A pacifist run of sorts is still possible, of course - it will just be extremely difficult and you will be denying yourself some of the coolest powers. Floor tentacles, for the win.
Refusing to kill means you must play close attention to Vampyr’s combat mechanics. Ordinary minion attacks deal increasingly high damage. Boss fights will be epic, Dark Souls-style battles where you are hyper-aware of attack patterns and vulnerabilities. You’ll need to take full advantage of crafting tables to upgrade weapons or synthesize health serums. It’s incredibly difficult, but with patience and well-timed strikes almost any opponent can be defeated. Then, after a moment of satisfaction, you’ll have to do it all over again.
During one game chapter, I earned 3,000 XP by painstakingly working my way through multiple quests and story beats. At the end of the chapter, a prominent citizen surrendered himself to my mercy. Feeding on him would have rewarded another 6,000 XP, but heavily damaged the district. I refused, only to face an outrageously difficult opponent who was ten power levels above me shortly afterwards.
This isn't like BioShock, where players were equally rewarded for killing and sparing Little Sisters. Making the compassionate choice in Vampyr always means you will suffer later on. And when you die and regenerate, Vampyr’s loading screen reminds you to feed on someone if the game is too hard.
It's insidious. It's monstrous. I love it.

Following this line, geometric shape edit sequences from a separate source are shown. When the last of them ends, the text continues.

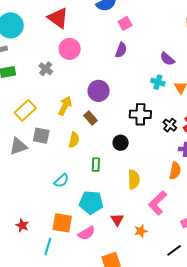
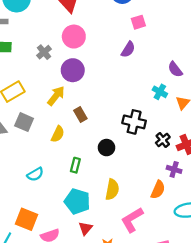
purple circle: (99, 91) -> (73, 70), moved
cyan pentagon: (91, 202) -> (77, 201), moved

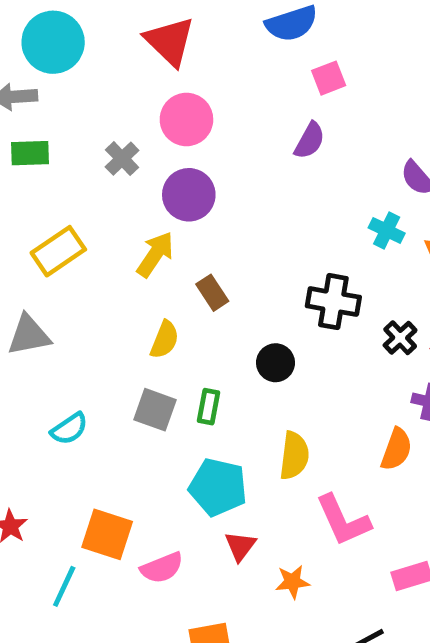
gray square: (24, 122) -> (155, 410), moved
cyan semicircle: (35, 174) -> (69, 429), moved
pink L-shape: (132, 220) -> (343, 520), turned -80

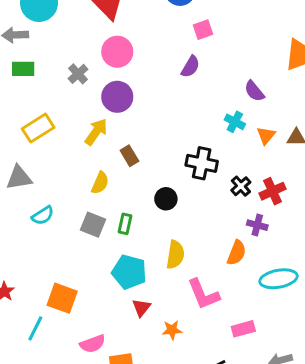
cyan semicircle: (69, 429) -> (43, 216), moved
pink semicircle: (162, 568) -> (93, 344), moved

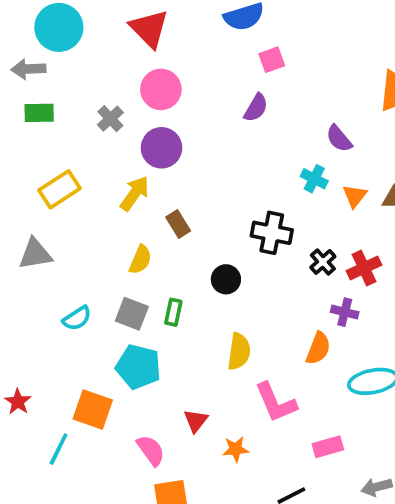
cyan semicircle: (43, 216) -> (77, 318), moved
cyan pentagon: (129, 272) -> (138, 367), moved
pink semicircle: (93, 344) -> (151, 450), moved, turned -105

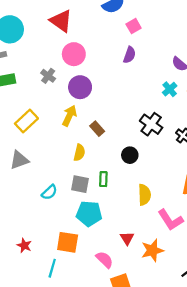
cyan cross: (314, 179) -> (170, 89), turned 32
black cross: (272, 233) -> (151, 124), turned 35
orange star: (236, 449) -> (152, 250), size x1.5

Most of Vampyr’s other game mechanics are fairly basic by comparison. London is technically an open world, but a limited one, filled with narrow streets and hidden crannies. The game’s controls are quite clunky, which becomes evident any time more than two enemies are thrown at you.

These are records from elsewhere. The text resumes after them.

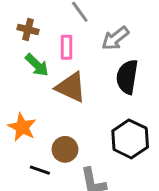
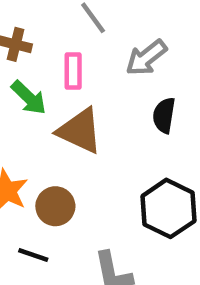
black semicircle: (127, 77) -> (164, 115), size x0.7
brown circle: (65, 149) -> (55, 206), moved

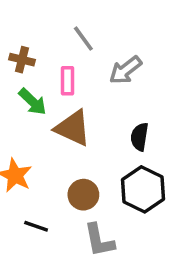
black semicircle: (164, 115) -> (139, 137), moved
brown circle: (55, 206) -> (83, 195), moved

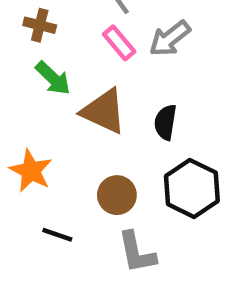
pink rectangle: (68, 81) -> (119, 43), moved, turned -40
black semicircle: (139, 137) -> (165, 122), moved

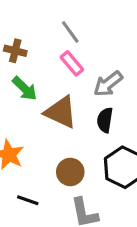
gray arrow: (170, 38) -> (108, 84), moved

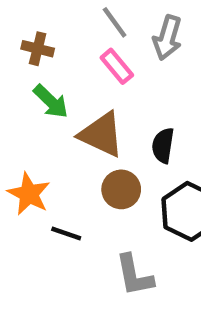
gray arrow: (108, 84) -> (167, 38), moved, turned -36
brown circle: (70, 172) -> (121, 189), moved
black line: (28, 200) -> (66, 233), moved

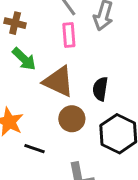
pink rectangle: (117, 66) -> (69, 35), turned 35

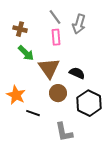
brown triangle: (58, 81) -> (49, 68), turned 30
black semicircle: (100, 89) -> (77, 73), turned 105

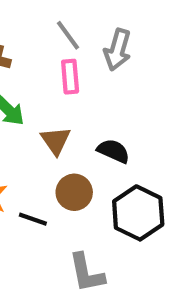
brown triangle: (49, 68) -> (56, 141), size x0.7
black line: (33, 113) -> (33, 219), moved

And yet, Vampyr is so committed to its themes that these limited designs are elevated into something special. Yes, the open world is small, but it is mechanically intoxicating. A quick exploration of any neighborhood will uncover wartime posters, evidence of spreading disease, and perhaps a hidden murder scene. Meanwhile, the rough-around-the-edges combat heightens the difficulty and encourages players to never ignore their surroundings.
Vampyr does have some flaws, but they tend to be relatively small and forgivable - the kind that happen when a dev succeeds at an ambitious goal but overlooks small details. Certain dialogue sequences drag on for longer than they probably needed to - it is more talkative than an elderly person at a bus stop - and the campaign often jumps between letting you make significant story choices in one mission to taking those decisions out of your hands for another. A romantic subplot arrives completely out of the blue, mostly as a heavy-handed setup to care about a specific character. (A dark vampire romance actually could have been interesting, but Vampyr is not Mass Effect on this front.)

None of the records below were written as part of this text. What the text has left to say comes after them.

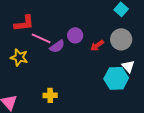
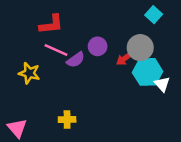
red L-shape: (24, 23) -> (51, 24), moved
gray circle: (121, 39) -> (140, 48), moved
cyan hexagon: (116, 78) -> (148, 72), moved

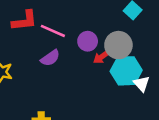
purple circle: (98, 46) -> (88, 41), moved
pink line: (56, 50) -> (53, 31), moved

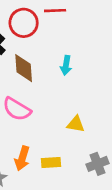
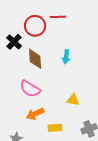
orange arrow: (22, 158) -> (35, 114), moved, turned 48

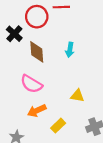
yellow rectangle: (55, 128) -> (58, 126), turned -40

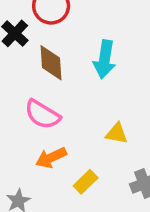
cyan arrow: (70, 50) -> (105, 59), size x1.5

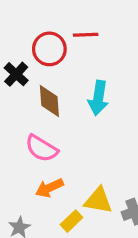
yellow triangle: (117, 133) -> (98, 201), moved, size x1.4
yellow rectangle: (86, 182) -> (71, 221), moved

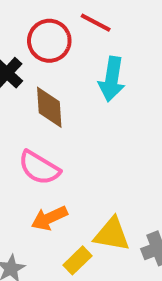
red line: (86, 35) -> (96, 23), turned 30
cyan arrow: (98, 98) -> (112, 79), moved

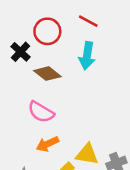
red line: (96, 23) -> (88, 21), moved
brown diamond: (49, 107) -> (47, 74), turned -48

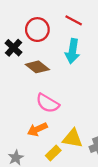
pink semicircle: (41, 112) -> (48, 103), moved

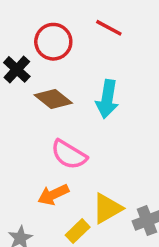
cyan arrow: (72, 51) -> (107, 99), moved
yellow triangle: (72, 138) -> (107, 208), turned -40

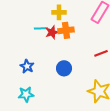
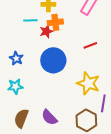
red star: (52, 32) -> (46, 31), moved
blue circle: (64, 68) -> (53, 60), size x1.6

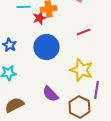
purple semicircle: (49, 117) -> (50, 94), moved
brown semicircle: (21, 118) -> (14, 105), turned 42

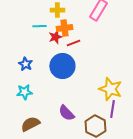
red line: (83, 32) -> (73, 43), moved
yellow star: (81, 70) -> (110, 89), moved

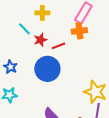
cyan line: (39, 26) -> (24, 29), turned 48
orange cross: (64, 28) -> (79, 31), moved

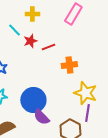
orange cross: (79, 31) -> (69, 65), moved
blue circle: (47, 69) -> (33, 100), moved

There are also regular bugs and design flaws. Some are quite charming, like when an enemy clipped through a wall, got stuck, and resorted to insults. Some issues were confusing, like how a hidden path let me bypass a scripted sequence that characters kept referencing in dialogue. (The sequence triggered when I was backtracking later on.)
All the same, Vampyr is a remarkable game that gives me genuine hope for the future of single-player RPGs. What it lacks in polish, it makes up for in ambition.